>>>
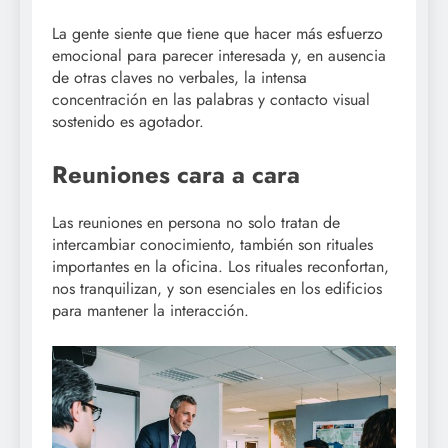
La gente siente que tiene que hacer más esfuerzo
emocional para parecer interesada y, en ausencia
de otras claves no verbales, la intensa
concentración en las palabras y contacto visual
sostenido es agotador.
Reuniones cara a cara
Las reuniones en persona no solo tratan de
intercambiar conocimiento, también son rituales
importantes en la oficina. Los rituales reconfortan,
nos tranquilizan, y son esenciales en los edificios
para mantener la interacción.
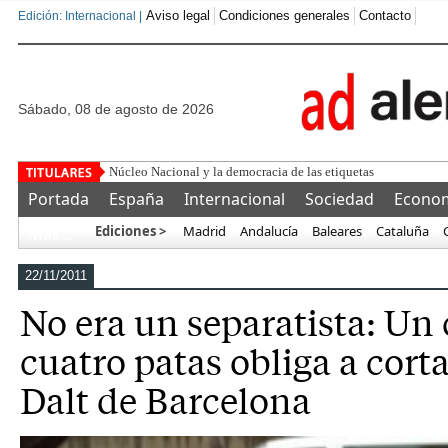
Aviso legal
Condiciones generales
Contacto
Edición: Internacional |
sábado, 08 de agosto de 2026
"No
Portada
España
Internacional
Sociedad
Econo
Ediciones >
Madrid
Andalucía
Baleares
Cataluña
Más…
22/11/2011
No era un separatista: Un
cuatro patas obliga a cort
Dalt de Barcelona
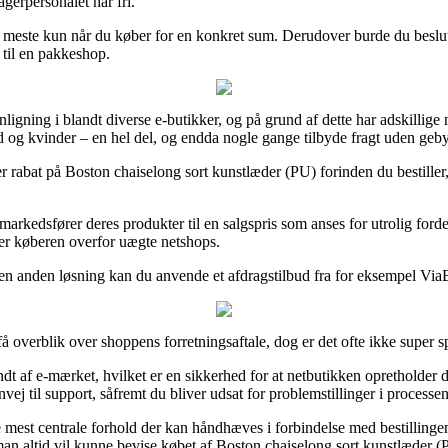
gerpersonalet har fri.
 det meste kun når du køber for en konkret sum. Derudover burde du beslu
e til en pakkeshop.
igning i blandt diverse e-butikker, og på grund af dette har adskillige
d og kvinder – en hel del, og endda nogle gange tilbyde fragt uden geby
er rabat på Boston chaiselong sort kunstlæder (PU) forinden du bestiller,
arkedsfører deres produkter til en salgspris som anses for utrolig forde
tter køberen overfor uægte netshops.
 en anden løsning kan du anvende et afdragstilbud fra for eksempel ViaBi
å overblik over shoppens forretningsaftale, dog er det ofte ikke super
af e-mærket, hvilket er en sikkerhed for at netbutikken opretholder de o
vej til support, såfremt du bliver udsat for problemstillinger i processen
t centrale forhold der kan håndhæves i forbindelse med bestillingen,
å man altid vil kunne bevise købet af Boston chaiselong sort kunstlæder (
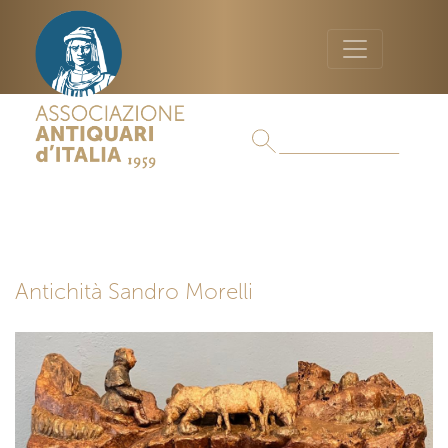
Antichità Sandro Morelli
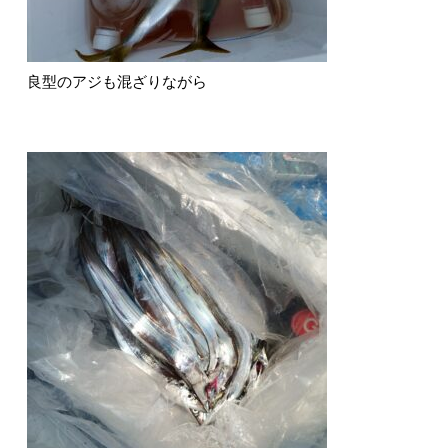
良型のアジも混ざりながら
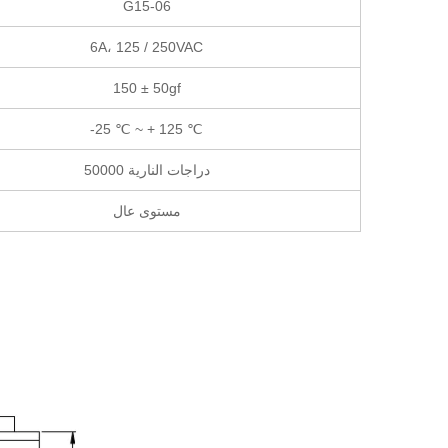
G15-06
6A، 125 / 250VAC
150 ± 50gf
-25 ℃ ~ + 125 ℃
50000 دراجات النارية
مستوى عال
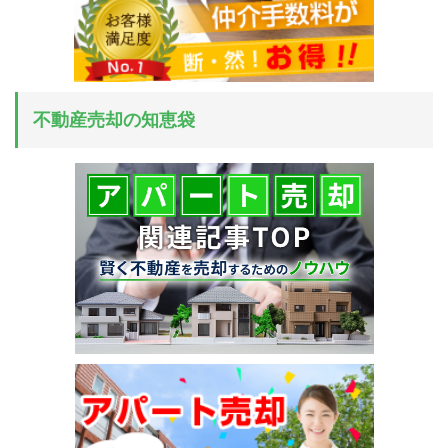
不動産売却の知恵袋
<<<
>>>
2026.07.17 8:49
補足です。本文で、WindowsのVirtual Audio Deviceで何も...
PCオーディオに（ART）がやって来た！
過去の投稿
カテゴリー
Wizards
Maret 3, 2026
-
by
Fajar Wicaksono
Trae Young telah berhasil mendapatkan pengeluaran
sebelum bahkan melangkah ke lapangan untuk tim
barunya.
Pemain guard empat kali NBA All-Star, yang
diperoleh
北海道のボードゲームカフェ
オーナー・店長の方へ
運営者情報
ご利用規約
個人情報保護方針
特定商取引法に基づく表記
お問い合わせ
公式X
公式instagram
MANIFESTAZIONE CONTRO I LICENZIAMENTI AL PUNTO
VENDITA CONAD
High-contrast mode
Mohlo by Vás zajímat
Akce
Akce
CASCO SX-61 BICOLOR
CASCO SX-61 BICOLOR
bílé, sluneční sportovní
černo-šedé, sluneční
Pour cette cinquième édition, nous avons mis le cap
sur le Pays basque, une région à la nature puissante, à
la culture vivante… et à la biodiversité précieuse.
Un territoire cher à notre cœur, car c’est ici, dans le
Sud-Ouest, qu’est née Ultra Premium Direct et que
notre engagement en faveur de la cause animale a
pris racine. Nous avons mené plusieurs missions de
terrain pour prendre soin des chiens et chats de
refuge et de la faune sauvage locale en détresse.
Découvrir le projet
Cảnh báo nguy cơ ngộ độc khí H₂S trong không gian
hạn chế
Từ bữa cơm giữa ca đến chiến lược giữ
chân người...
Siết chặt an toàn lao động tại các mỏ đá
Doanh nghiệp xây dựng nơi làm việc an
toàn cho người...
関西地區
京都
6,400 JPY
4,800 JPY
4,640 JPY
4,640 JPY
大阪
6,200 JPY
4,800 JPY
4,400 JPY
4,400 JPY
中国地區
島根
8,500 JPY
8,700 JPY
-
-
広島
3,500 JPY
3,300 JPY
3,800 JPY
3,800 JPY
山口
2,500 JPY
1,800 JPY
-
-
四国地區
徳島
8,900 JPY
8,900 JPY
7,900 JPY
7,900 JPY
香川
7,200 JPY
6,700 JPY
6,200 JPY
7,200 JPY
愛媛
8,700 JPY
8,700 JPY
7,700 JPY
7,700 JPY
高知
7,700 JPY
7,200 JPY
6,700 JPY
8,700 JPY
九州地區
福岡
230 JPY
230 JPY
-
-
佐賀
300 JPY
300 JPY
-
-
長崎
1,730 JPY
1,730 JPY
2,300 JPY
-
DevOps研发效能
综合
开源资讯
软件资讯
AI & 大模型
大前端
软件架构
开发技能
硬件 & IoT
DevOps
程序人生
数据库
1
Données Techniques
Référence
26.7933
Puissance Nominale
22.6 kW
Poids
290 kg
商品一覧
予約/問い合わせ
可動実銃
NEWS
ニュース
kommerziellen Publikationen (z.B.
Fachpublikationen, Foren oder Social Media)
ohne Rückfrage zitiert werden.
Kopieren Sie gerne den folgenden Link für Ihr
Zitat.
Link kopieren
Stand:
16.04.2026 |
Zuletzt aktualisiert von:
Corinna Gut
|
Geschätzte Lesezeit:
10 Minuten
<<<
TASK TO CARRY OUT — Find how many lines of the records hold the string "sluneční", then give that number by itself.

SOLUTION FOR THIS EXERCISE — 2